The split, at a glance
- The Cheerleading Worlds — Levels 6–7 and International Open divisions; late April; governed by IASF/USASF; the sport’s most prestigious title.
- The Summit — Levels 1–5; early May; produced by Varsity; the postseason goal for the vast majority of all-star teams.
- Both — Orlando (ESPN Wide World of Sports), bid-only entry, bids earned at sanctioned events across the season.
Why level decides everything
Worlds divisions exist only at the sport’s two highest levels, where the hardest skills are legal. Everyone else — the vast majority of all-star teams — competes in Levels 1–5, and The Summit is their championship. Calling The Summit “the Worlds of Levels 1–5” is imprecise but captures the idea: each is the terminal event for its slice of the sport.
The postseason also branches further: The D2 Summit serves small-program (Division II) gyms and The Youth Summit serves younger divisions, while the independent Open Championship Series runs its own flagship, the Allstar World Championship.
More questions, answered
Is The Summit or Worlds more prestigious?

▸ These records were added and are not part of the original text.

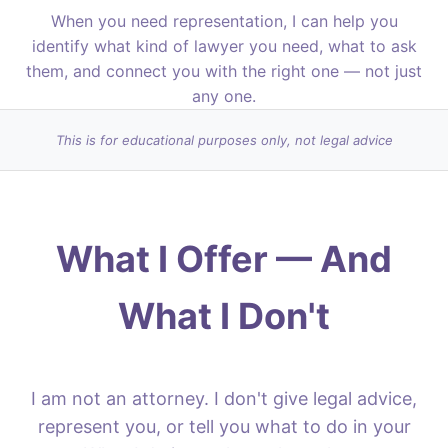
When you need representation, I can help you
identify what kind of lawyer you need, what to ask
them, and connect you with the right one — not just
any one.
This is for educational purposes only, not legal advice
What I Offer — And
What I Don't
I am not an attorney. I don't give legal advice,
represent you, or tell you what to do in your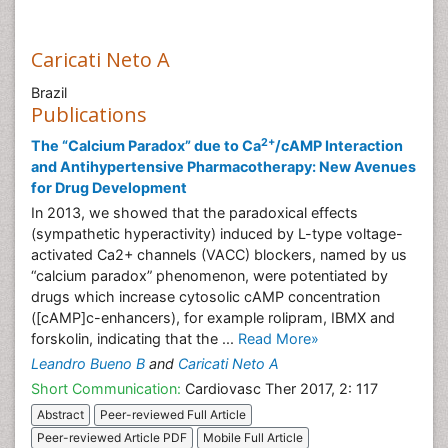
Caricati Neto A
Brazil
Publications
2+
The “Calcium Paradox” due to Ca
/cAMP Interaction
and Antihypertensive Pharmacotherapy: New Avenues
for Drug Development
In 2013, we showed that the paradoxical effects
(sympathetic hyperactivity) induced by L-type voltage-
activated Ca2+ channels (VACC) blockers, named by us
“calcium paradox” phenomenon, were potentiated by
drugs which increase cytosolic cAMP concentration
([cAMP]c-enhancers), for example rolipram, IBMX and
forskolin, indicating that the ...
Read More»
Leandro Bueno B
and
Caricati Neto A
Short Communication:
Cardiovasc Ther 2017, 2: 117
Abstract
Peer-reviewed Full Article
Peer-reviewed Article PDF
Mobile Full Article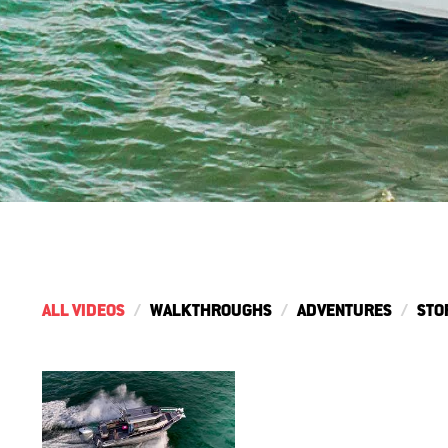
ALL VIDEOS
WALKTHROUGHS
ADVENTURES
STO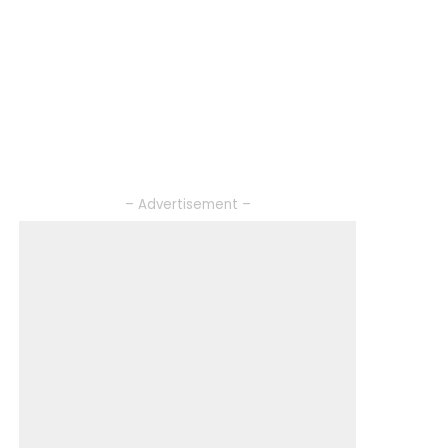
– Advertisement –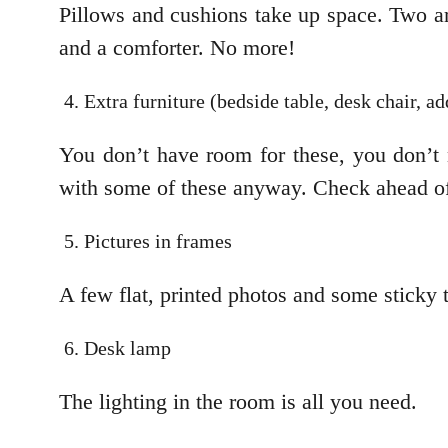
Pillows and cushions take up space. Two are
and a comforter. No more!
Extra furniture (bedside table, desk chair, ad
You don’t have room for these, you don’t
with some of these anyway. Check ahead of
Pictures in frames
A few flat, printed photos and some sticky t
Desk lamp
The lighting in the room is all you need.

The Cheerleading Worlds is the sport’s top title — but they aren’t competing honors. Worlds is only open to Levels 6–7, so for a Level 1–5 team, The Summit is the highest championship available.
Can the same team go to both Worlds and The Summit?
No — a single team competes at one level, and that level maps to exactly one of the two championships. A gym, however, can send different teams to each.
Do both events require bids?
Yes. Both are bid-only championships — teams earn invitations at sanctioned bid events during the season (The Summit also awards at-large bids via a season leaderboard).
When are Worlds and The Summit held?
Back-to-back at the end of the season: The Cheerleading Worlds in late April, The Summit in early May, both at ESPN Wide World of Sports near Orlando.